Elles sont rédigées, dans la précipitation, sur instruction directe de Hitler et adoptées à l'unanimité par les membres du Reichstag. Les trois lois sont publiées au Reichsgesetzblatt le 16 septembre 1935 et entrent en vigueur le jour de leur promulgation.

La loi sur la citoyenneté du Reich, mise en œuvre par un décret du 14 novembre 1935, et la loi sur la protection du sang allemand et de l'honneur allemand participent de manière essentielle à la transposition de l'antisémitisme nazi dans l'appareil législatif du Troisième Reich. Elles permettent de poursuivre et d'accentuer le processus d'exclusion des Juifs de la société allemande entamé dès avril 1933.

La volonté du parti nazi de mettre en œuvre une politique antisémite radicale est largement antérieure à la prise du pouvoir de janvier 1933 et fait partie des fondamentaux idéologiques du nazisme. Le programme en 25 points adopté le 24 février 1920 comporte quatre articles concernant les Juifs, articles qui « constituent les seules orientations que le nazisme ait jamais indiquées à la bureaucratie ». Hitler lance la mise au pas de la société allemande (Gleichschaltung) dès mars 1933. Après le boycott des commerces juifs, voulu par Hitler, organisé par Julius Streicher et mis en œuvre par la SA, le 1er avril 1933, l'antisémitisme nazi connaît une première traduction dans l'appareil législatif du Troisième Reich via la loi allemande sur la restauration de la fonction publique du 7 avril 1933. En son article 3 1°, connu sous le nom d'Arierparagraph, cette loi dispose que les fonctionnaires d'origine non aryenne doivent être révoqués ; le décret d'application du 11 avril 1933 précise qu'une personne est considérée comme non aryenne si elle descend de non-aryens, particulièrement de parents ou de grands-parents juifs. La présence dans l'ascendance d'un seul parent ou grand-parent juif suffit à établir le caractère non aryen de la personne considérée, le père ou la mère, la grand-mère ou le grand-père étant présumés juifs du fait de leur appartenance à la religion judaïque. Cette définition particulièrement large suscite, début 1935, des débats au sein de l'appareil nazi et rend nécessaire de définir de manière plus précise qui est ou non un Juif, dans l'acception raciste du terme.

La loi sur la restauration de la fonction publique est suivie de nombreux autres textes visant à exclure les Juifs de la société : à partir de la fin du mois d'avril, les avocats non aryens peuvent être radiés du barreau ; les médecins juifs sont exclus du système d'assurance maladie par un décret du 22 avril 1933, puis les dentistes et aides dentaires, le 2 juin ; à l'initiative de Joseph Goebbels et via la création de la Chambre de la culture du Reich, le 22 septembre, les artistes juifs sont exclus du monde culturel et ne peuvent plus se produire que dans des manifestations destinées à des publics juifs ; le 4 octobre, ordre est donné à la presse de congédier les rédacteurs en chef non aryens.

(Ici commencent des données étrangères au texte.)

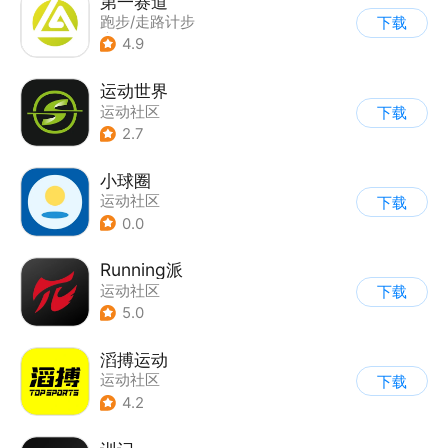
第一赛道
跑步/走路计步
下载
|
运动社区
4.9
运动世界
运动社区
下载
2.7
小球圈
运动社区
下载
0.0
Running派
运动社区
下载
5.0
滔搏运动
运动社区
下载
4.2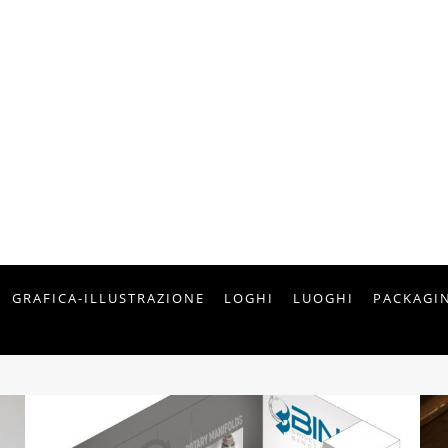
PORTFOLIO
FOTOGRAFIA E GRAFICA
GRAFICA-ILLUSTRAZIONE
LOGHI
LUOGHI
PACKAGI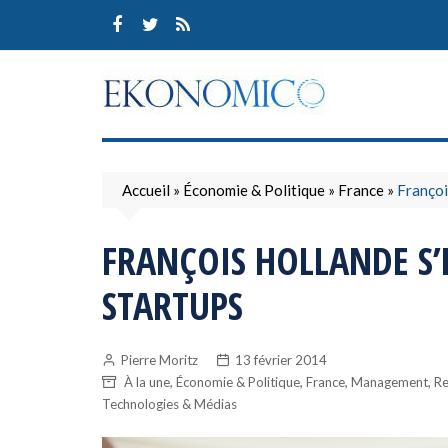
Skip
to
content
Accueil
»
Économie & Politique
»
France
»
Françoi
FRANÇOIS HOLLANDE S’
STARTUPS
Pierre Moritz
13 février 2014
,
,
,
,
À la une
Économie & Politique
France
Management
Re
Technologies & Médias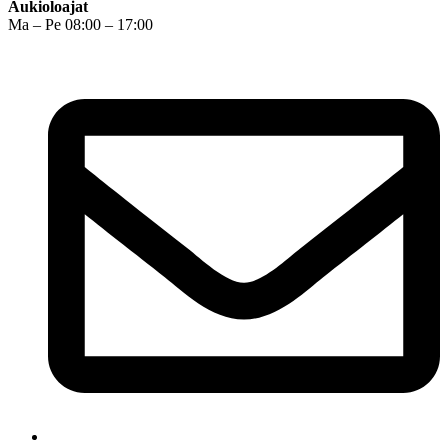
Aukioloajat
Ma – Pe 08:00 – 17:00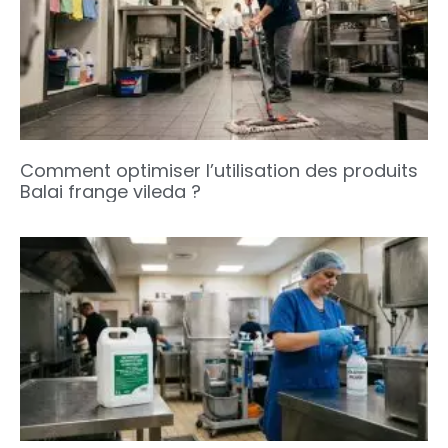
Comment optimiser l’utilisation des produits
Balai frange vileda ?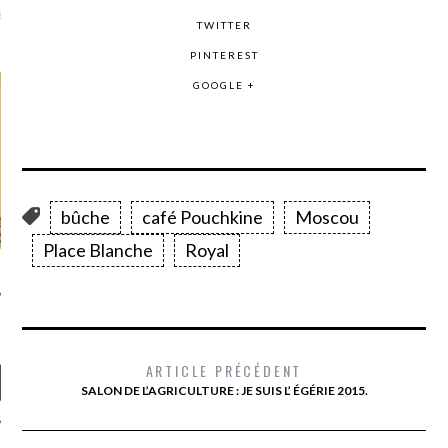
là, je ne parle presque que
TWITTER
PINTEREST
GOOGLE +
bûche
café Pouchkine
Moscou
Place Blanche
Royal
ARTICLE PRÉCÉDENT
SALON DE L’AGRICULTURE : JE SUIS L’ ÉGÉRIE 2015.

Ces mesures discriminatoires ne font pas pour autant cesser les actes de violence à l'encontre des Juifs, actes qui se multiplient en 1935. À Munich, les troubles antisémites connaissent un regain de vigueur à partir du mois de mars, avec la participation de membres des Jeunesses hitlériennes ; le 25 mai, ils prennent la forme d'un pogrom, dont l'ampleur nécessite l'intervention de la police, qui arrête, parmi les émeutiers, des membres de la SS en civil. Mi-juillet, c'est à Berlin, sur le Kurfürstendamm, que se produit une nouvelle explosion de brutalité. Le 11 juillet, des membres de la SA attaquent le marché aux bestiaux de Fulda, la plupart des marchands de bétail étant juifs, et rossent indifféremment vendeurs et clients. Les saccages et passages à tabac sont accompagnés de diverses initiatives d'autorités locales, visant entre autres à interdire aux Juifs l'accès aux stations thermales, aux cinémas, aux bibliothèques ou aux tramways ; ce déchaînement incontrôlé nuit à l'image de l'Allemagne à l'étranger, quelques mois avant les Jeux olympiques de Berlin et encourage le boycott des produits allemands, notamment aux États-Unis. Pour la plupart des dirigeants nazis, les actions désordonnées doivent cesser et l'État doit reprendre en main la politique antisémite.

« La préparation des lois de sinistre mémoire qui allaient déterminer le sort de milliers de personnes fut assez chaotique. »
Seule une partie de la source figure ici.